SUPPLIED ENTRIES >>
______________________________
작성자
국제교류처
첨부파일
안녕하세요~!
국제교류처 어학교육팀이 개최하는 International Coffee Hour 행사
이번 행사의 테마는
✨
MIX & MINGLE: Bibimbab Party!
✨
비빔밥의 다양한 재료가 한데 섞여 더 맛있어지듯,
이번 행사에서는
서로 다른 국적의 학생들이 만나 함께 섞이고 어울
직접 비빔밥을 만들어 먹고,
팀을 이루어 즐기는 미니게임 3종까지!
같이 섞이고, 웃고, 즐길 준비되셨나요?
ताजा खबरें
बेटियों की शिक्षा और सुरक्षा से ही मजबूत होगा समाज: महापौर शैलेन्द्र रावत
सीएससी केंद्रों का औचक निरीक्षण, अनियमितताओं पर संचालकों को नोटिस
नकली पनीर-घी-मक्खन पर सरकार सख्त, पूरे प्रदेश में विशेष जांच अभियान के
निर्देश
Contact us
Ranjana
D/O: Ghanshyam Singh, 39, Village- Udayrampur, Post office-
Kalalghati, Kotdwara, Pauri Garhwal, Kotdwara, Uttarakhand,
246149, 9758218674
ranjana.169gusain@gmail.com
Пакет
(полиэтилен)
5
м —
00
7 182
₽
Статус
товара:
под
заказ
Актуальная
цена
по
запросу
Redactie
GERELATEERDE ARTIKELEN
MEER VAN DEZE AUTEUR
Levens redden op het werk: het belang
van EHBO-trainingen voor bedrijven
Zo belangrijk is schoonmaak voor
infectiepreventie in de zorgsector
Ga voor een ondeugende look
______________________________
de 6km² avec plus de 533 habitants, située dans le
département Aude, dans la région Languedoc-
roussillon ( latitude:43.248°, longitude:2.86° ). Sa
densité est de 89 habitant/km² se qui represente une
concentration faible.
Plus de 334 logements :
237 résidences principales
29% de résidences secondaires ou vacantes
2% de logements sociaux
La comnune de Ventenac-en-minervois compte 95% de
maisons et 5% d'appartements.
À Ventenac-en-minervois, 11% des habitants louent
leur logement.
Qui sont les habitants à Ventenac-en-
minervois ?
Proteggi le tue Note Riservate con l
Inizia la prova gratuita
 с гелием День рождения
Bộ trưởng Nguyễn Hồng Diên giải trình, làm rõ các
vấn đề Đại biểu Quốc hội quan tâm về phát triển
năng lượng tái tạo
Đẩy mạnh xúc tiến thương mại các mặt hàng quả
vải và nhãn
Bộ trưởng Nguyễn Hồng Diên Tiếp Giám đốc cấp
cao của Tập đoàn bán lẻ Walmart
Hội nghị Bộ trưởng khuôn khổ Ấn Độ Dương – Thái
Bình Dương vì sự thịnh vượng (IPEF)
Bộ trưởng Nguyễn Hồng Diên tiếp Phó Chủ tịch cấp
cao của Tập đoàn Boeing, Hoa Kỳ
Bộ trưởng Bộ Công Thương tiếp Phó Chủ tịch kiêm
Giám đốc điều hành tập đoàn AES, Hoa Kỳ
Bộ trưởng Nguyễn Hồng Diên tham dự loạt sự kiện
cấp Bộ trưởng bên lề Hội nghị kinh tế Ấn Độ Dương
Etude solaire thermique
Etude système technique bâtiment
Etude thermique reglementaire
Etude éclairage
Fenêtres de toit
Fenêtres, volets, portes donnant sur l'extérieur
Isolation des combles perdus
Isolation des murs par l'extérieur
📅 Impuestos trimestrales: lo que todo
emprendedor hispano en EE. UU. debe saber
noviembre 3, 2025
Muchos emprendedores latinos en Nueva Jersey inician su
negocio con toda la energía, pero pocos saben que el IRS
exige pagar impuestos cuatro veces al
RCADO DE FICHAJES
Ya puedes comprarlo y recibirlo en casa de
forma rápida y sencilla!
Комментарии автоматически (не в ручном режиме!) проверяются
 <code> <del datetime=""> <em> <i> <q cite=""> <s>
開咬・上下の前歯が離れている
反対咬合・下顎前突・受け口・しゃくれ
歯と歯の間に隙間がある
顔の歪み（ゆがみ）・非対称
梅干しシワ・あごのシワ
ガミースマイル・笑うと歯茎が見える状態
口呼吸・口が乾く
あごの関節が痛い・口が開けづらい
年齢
______________________________
Find all lines in the records that hold the word "Giám". Copy them.

Bộ trưởng Nguyễn Hồng Diên Tiếp Giám đốc cấp
Giám đốc điều hành tập đoàn AES, Hoa Kỳ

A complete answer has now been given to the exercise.